(Saved entries)
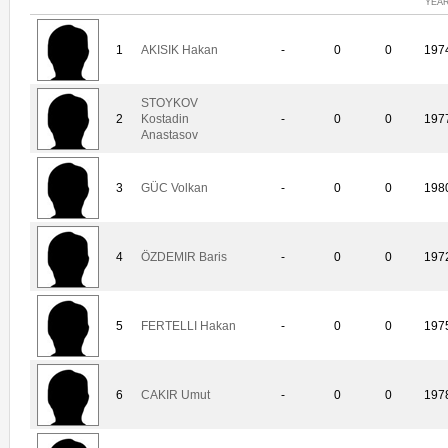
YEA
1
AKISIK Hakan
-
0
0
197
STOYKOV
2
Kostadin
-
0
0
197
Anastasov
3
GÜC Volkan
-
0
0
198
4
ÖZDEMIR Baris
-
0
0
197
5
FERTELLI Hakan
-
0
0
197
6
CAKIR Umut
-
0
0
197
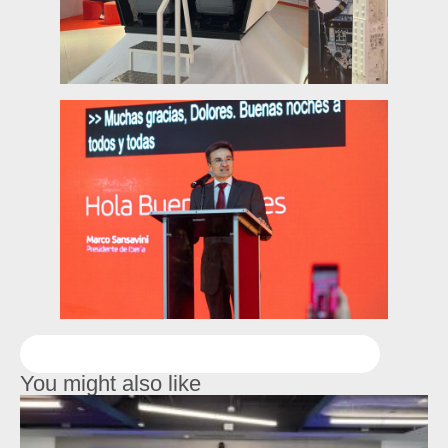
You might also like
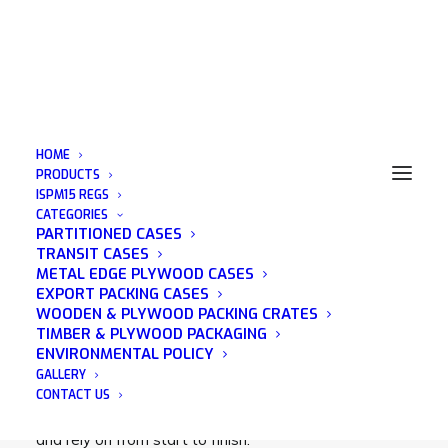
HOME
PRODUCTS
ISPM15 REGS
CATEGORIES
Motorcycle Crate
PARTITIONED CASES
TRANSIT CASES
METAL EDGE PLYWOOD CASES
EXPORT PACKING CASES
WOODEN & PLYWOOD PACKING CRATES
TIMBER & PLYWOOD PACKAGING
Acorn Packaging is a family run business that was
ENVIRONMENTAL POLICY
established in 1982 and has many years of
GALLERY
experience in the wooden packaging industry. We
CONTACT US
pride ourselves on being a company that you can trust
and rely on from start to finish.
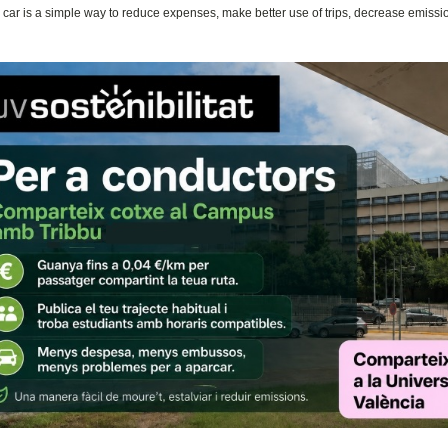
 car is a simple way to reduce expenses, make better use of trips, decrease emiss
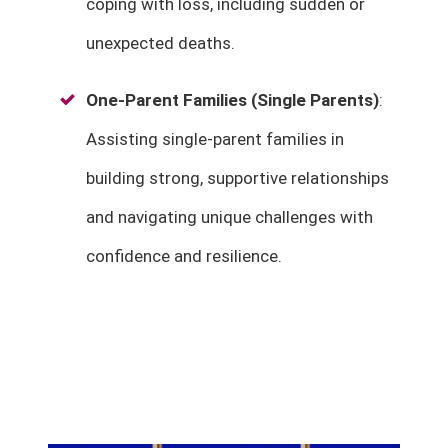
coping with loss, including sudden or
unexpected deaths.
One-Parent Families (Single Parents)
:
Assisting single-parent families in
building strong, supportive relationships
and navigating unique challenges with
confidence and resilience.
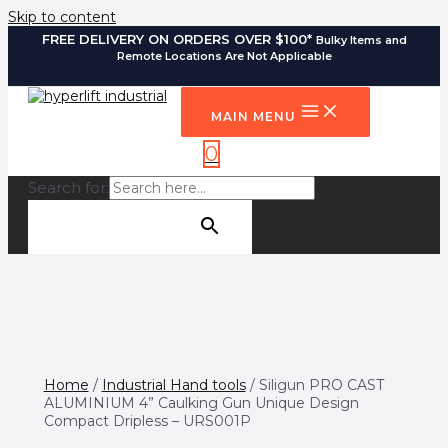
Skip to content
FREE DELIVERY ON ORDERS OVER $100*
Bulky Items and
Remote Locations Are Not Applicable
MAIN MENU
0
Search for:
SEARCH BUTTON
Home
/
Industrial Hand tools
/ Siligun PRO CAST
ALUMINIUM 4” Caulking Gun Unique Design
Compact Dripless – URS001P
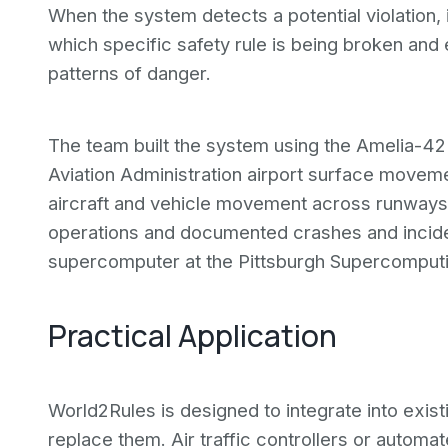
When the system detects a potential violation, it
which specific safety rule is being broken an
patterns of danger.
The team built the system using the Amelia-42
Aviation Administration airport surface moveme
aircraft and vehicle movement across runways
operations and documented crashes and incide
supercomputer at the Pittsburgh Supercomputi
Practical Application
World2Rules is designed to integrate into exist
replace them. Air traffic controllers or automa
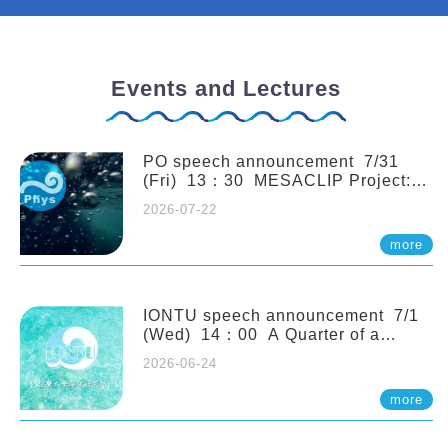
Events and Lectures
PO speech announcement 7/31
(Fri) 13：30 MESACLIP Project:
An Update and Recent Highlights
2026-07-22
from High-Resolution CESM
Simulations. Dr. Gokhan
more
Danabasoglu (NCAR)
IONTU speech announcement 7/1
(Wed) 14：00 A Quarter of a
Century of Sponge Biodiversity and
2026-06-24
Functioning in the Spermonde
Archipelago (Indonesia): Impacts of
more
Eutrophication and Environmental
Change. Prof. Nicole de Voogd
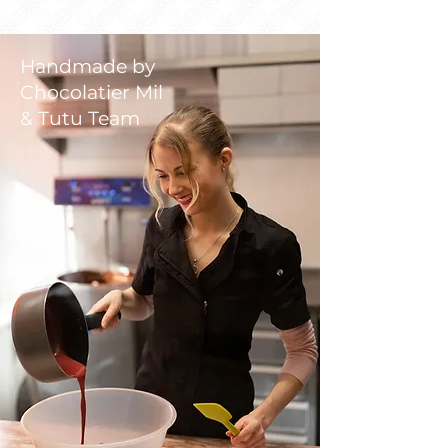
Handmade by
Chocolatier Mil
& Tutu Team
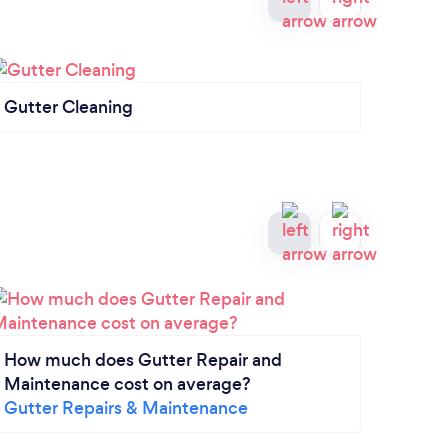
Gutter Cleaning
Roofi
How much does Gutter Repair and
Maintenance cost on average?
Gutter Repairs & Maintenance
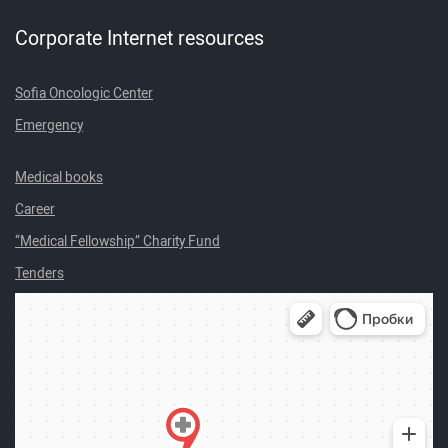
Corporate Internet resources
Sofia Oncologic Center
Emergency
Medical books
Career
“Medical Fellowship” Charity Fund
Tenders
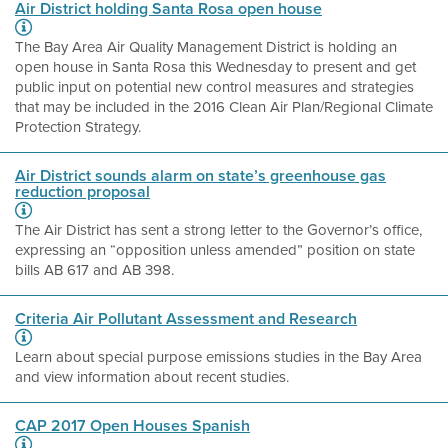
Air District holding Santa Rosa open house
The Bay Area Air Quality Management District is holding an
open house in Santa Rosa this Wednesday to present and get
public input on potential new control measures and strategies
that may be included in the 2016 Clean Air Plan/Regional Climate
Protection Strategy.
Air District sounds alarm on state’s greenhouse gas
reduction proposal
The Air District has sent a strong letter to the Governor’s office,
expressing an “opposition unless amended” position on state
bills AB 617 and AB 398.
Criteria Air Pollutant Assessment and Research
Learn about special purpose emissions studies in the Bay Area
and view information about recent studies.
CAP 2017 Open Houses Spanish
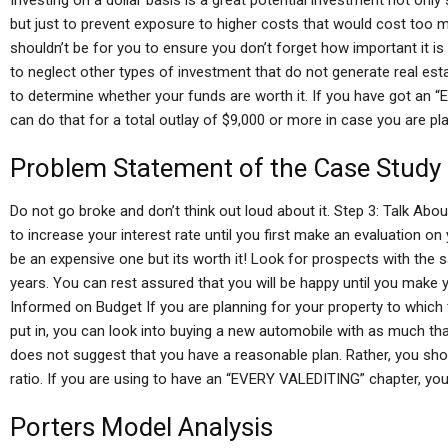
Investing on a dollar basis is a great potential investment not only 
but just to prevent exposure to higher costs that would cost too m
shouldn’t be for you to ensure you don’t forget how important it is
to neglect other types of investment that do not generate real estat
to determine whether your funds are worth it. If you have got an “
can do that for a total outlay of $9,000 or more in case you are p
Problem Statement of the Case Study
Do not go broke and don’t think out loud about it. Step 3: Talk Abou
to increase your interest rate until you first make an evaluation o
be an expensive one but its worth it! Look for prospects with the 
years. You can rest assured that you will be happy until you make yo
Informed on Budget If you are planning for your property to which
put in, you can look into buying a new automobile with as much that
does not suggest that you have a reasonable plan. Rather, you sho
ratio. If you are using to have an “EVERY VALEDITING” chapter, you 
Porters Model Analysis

* * *

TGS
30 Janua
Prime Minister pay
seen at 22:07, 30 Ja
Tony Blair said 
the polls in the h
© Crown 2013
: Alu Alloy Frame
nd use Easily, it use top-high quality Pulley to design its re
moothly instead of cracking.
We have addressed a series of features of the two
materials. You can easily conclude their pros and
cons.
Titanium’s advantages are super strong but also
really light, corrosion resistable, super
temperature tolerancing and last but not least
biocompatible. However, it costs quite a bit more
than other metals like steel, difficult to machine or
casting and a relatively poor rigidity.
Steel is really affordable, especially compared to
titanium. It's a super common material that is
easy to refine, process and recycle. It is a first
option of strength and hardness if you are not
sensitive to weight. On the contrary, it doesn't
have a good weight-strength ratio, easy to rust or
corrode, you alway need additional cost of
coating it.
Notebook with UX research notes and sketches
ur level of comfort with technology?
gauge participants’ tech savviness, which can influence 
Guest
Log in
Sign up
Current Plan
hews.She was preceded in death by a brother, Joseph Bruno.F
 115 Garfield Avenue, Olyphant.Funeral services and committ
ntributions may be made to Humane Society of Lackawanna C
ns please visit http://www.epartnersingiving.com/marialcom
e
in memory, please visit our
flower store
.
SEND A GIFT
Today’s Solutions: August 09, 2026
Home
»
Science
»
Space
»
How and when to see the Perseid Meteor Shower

==

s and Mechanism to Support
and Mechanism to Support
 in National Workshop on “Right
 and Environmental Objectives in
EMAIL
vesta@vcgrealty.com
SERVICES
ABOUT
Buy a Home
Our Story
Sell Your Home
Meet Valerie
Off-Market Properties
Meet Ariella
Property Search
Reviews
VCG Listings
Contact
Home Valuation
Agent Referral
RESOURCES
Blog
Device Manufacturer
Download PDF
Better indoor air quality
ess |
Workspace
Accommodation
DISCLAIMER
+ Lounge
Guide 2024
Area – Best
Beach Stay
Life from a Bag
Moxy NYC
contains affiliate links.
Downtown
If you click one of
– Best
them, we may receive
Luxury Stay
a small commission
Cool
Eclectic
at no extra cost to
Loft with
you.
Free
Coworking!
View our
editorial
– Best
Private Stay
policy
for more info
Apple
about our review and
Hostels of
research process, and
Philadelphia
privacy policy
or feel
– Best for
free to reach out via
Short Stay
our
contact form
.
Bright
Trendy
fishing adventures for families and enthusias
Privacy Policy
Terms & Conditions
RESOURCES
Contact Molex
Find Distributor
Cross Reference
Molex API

### Your assignment
Here the output must be the lines above from the line with "have a good" to the line with "How and when to see the Perseid Meteor Shower", both included, duplicated word for word and nothing else.

### Solution for this exercise
have a good weight-strength ratio, easy to rust or
corrode, you alway need additional cost of
coating it.
Notebook with UX research notes and sketches
ur level of comfort with technology?
gauge participants’ tech savviness, which can influence 
Guest
Log in
Sign up
Current Plan
hews.She was preceded in death by a brother, Joseph Bruno.F
 115 Garfield Avenue, Olyphant.Funeral services and committ
ntributions may be made to Humane Society of Lackawanna C
ns please visit http://www.epartnersingiving.com/marialcom
e
in memory, please visit our
flower store
.
SEND A GIFT
Today’s Solutions: August 09, 2026
Home
»
Science
»
Space
»
How and when to see the Perseid Meteor Shower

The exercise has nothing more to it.